The WATavg was significantly larger than the SRATpeak, and this may be partially related to the protocol design of the tests. The anaerobic metabolism present at the beginning of the WAT encourages high work rates without immediately driving ventilation. The patients gave maximal effort across the 30 seconds without realizing the degree of dyspnea they would incur due to the requirement for acid buffering, which was often near the end, or after cessation, of the WAT. Although not objectively measured in our study protocol, posttesting dyspnea scores were often reported to increase beyond the end-test values during immediate recovery from the WAT. In contrast, the SRAT, although also at a very high power output, builds incrementally to a patient-limited maximum. Patients were better able to control the amount of work performed prior to the development of disabling dyspnea, and the posttest increase observed in the WAT did not occur in the SRAT. For this reason, the SRAT seems to be an appropriate compromise between the low peak work rate of the CPET and the high work rate, but demanding recovery, of the WAT. The power output on the SRAT, albeit statistically lower than the WATavg, combined with the short duration of the SRAT suggest that the SRAT reflects performance on an anaerobic power test (WAT), while allowing the patients to appropriately and safely manage their symptoms.

Since ventilation may have been a common limiting factor between the 3 tests, stratifying the population into categories of disease severity may have elicited different results in this study. Similarly, stratifying according to gender may have shown some differences. These options may be available in a study with a larger sample size.

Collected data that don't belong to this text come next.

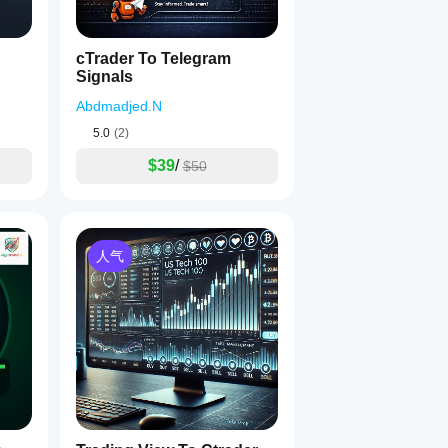
cTrader To Telegram
Signals
Abdmadjed.N
5.0
(2)
$39
/
$50
人气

This study demonstrates that the SRAT is a highly reliable measure of high-intensity muscle performance. In addition, it supports the assertion that leg power is often markedly underestimated in the traditional incremental design of the CPET, and that exercise is frequently terminated before a maximal muscular response has been achieved because of ventilatory limitations [6, 7, 22, 23]. Performance on the SRAT resulted in peak work rates 238% higher than that of the CPET. This is comparable to the findings of both Meyer et al. [10] and Puhan et al. [11], where SRATpeak was approximately double the CPETpeak in chronic heart failure and COPD patients, respectively. Although further research is required, it is likely the SRAT would be more useful than the CPET in assessing and establishing intensities for exercise training that are sufficiently high to elicit clinical gains in leg muscle power and high-intensity performance.

5. Conclusions

The SRAT is a highly reliable, feasible, high-power test in patients with COPD and may be useful in estimating leg muscle power. CPET underestimates the capabilities of the leg muscles to perform high levels of work, due to the attainment of ventilatory limitations in COPD patients. Despite similar degrees of ventilatory constraint, the SRAT demonstrates markedly greater work rates and better reflects anaerobic performance in this population. The SRAT may thus be more suitable for prescribing high-intensity interval exercise in order to increase the potential for training benefit in COPD patients.